### Data shown
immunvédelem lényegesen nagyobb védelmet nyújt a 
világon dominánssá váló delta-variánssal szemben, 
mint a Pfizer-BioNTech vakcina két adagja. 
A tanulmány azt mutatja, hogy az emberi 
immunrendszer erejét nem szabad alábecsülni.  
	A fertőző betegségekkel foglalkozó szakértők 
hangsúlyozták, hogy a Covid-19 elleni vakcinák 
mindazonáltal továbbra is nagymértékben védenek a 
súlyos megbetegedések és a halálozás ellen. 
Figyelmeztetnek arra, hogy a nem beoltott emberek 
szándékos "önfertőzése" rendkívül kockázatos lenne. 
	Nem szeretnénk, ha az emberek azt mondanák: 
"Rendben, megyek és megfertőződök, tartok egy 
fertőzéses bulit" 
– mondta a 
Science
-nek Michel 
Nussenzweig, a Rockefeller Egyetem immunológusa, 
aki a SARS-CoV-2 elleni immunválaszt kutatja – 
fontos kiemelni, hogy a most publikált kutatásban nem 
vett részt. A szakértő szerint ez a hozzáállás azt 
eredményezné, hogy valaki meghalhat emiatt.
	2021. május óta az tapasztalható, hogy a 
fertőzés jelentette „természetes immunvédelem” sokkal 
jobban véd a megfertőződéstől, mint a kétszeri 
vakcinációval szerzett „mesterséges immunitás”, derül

* * *

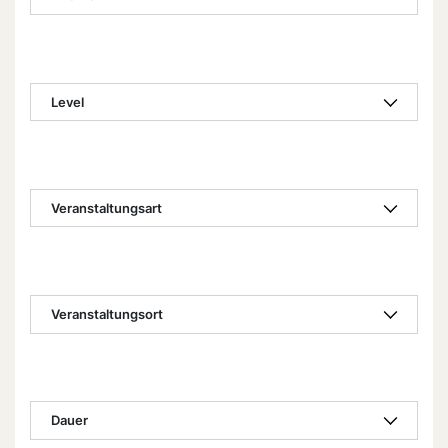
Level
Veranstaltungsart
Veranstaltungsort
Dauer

* * *

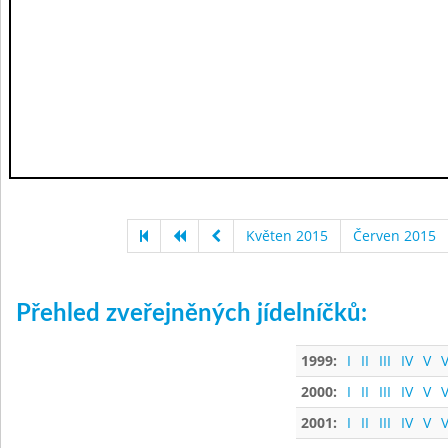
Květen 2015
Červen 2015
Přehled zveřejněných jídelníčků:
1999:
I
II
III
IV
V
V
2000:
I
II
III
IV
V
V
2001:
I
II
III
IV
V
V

### Problem details
Precisely the lines between those holding "eredményezné, hogy valaki meghalhat emiatt." and "vakcinációval szerzett „mesterséges", inclusive, are to be reproduced from the listing above, with nothing added.

### Solution
eredményezné, hogy valaki meghalhat emiatt.
	2021. május óta az tapasztalható, hogy a 
fertőzés jelentette „természetes immunvédelem” sokkal 
jobban véd a megfertőződéstől, mint a kétszeri 
vakcinációval szerzett „mesterséges immunitás”, derül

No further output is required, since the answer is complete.